[Opening DATA TO USE section]
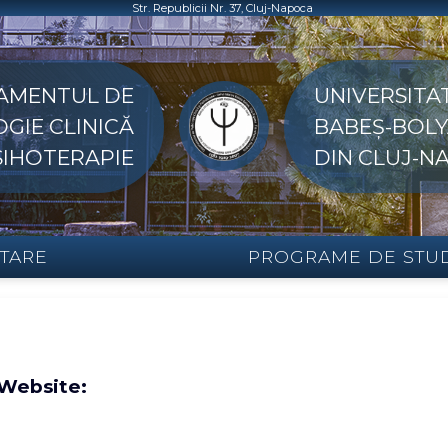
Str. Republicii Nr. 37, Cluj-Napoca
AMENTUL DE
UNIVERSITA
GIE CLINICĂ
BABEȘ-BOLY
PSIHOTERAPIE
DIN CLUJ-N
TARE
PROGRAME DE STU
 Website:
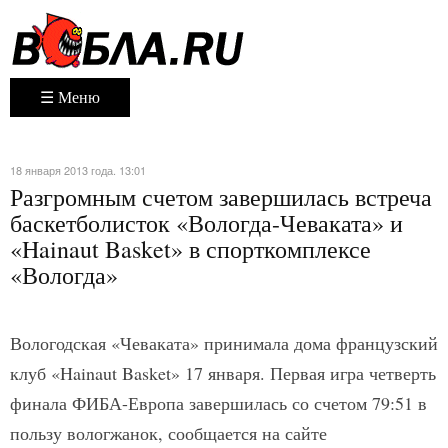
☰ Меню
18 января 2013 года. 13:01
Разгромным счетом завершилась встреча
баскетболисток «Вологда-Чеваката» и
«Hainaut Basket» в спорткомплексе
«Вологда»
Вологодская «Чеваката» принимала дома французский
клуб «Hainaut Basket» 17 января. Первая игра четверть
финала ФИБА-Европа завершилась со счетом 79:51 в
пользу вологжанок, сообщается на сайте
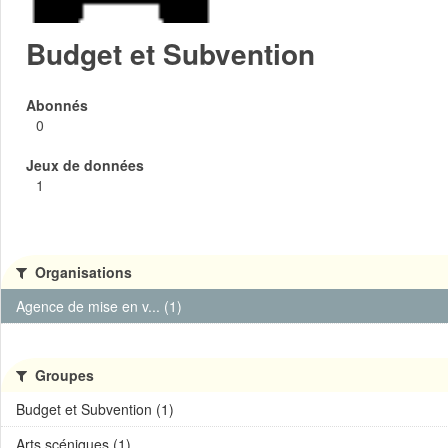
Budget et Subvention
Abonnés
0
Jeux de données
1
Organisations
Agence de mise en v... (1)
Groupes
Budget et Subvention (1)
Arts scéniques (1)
[Closing DATA TO USE section]
[Opening DATA TO USE section]
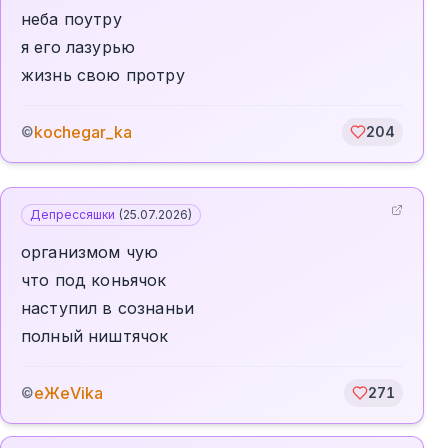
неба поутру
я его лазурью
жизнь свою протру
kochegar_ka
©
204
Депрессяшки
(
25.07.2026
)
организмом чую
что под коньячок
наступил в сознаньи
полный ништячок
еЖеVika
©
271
[Closing DATA TO USE section]
[Opening DATA TO USE section]
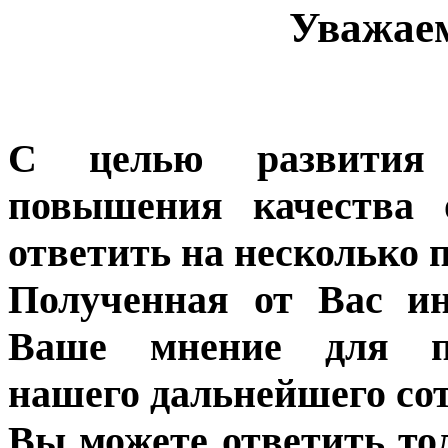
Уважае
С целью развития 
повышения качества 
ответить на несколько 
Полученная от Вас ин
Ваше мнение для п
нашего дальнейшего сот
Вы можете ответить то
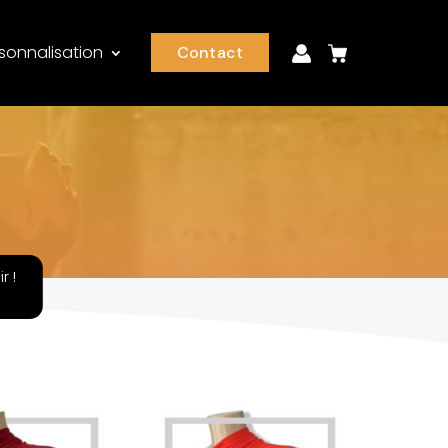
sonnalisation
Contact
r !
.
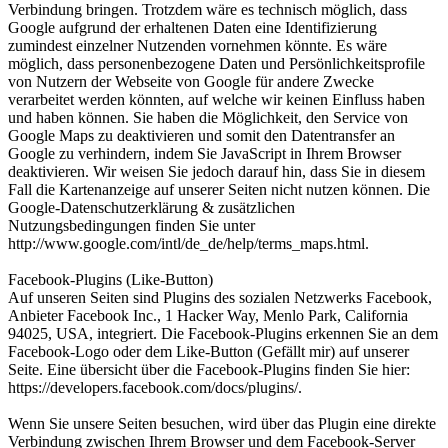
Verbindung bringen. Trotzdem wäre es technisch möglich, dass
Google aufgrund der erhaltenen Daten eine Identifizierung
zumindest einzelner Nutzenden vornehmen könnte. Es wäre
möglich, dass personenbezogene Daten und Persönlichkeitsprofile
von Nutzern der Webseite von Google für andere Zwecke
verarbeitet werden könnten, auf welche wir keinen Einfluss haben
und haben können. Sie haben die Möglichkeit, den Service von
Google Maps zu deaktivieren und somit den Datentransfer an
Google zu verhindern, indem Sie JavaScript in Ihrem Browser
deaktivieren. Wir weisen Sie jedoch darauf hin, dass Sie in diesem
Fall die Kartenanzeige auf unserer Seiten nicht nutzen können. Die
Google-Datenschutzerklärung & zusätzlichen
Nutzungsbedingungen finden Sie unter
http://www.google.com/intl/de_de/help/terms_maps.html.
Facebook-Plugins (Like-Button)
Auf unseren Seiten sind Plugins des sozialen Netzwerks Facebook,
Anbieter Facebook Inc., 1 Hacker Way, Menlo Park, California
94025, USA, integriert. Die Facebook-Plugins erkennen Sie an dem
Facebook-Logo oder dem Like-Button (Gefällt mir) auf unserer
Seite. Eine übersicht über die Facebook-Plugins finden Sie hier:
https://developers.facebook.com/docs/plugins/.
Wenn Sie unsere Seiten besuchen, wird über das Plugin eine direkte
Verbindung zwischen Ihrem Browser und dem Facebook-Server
[Closing DATA TO USE section]
TASK BRIEF ->
From the records above, return exactly the lines running from the one that contains "С целью развития" down to the one that contains "Auf unseren Seiten", both included, without any pictures.

RESPONSE AREA ->
С целью развития 
повышения качества 
ответить на несколько 
Полученная от Вас ин
Ваше мнение для п
нашего дальнейшего сот
Вы можете ответить то
sonnalisation
Contact
r !
.
Verbindung bringen. Trotzdem wäre es technisch möglich, dass
Google aufgrund der erhaltenen Daten eine Identifizierung
zumindest einzelner Nutzenden vornehmen könnte. Es wäre
möglich, dass personenbezogene Daten und Persönlichkeitsprofile
von Nutzern der Webseite von Google für andere Zwecke
verarbeitet werden könnten, auf welche wir keinen Einfluss haben
und haben können. Sie haben die Möglichkeit, den Service von
Google Maps zu deaktivieren und somit den Datentransfer an
Google zu verhindern, indem Sie JavaScript in Ihrem Browser
deaktivieren. Wir weisen Sie jedoch darauf hin, dass Sie in diesem
Fall die Kartenanzeige auf unserer Seiten nicht nutzen können. Die
Google-Datenschutzerklärung & zusätzlichen
Nutzungsbedingungen finden Sie unter
http://www.google.com/intl/de_de/help/terms_maps.html.
Facebook-Plugins (Like-Button)
Auf unseren Seiten sind Plugins des sozialen Netzwerks Facebook,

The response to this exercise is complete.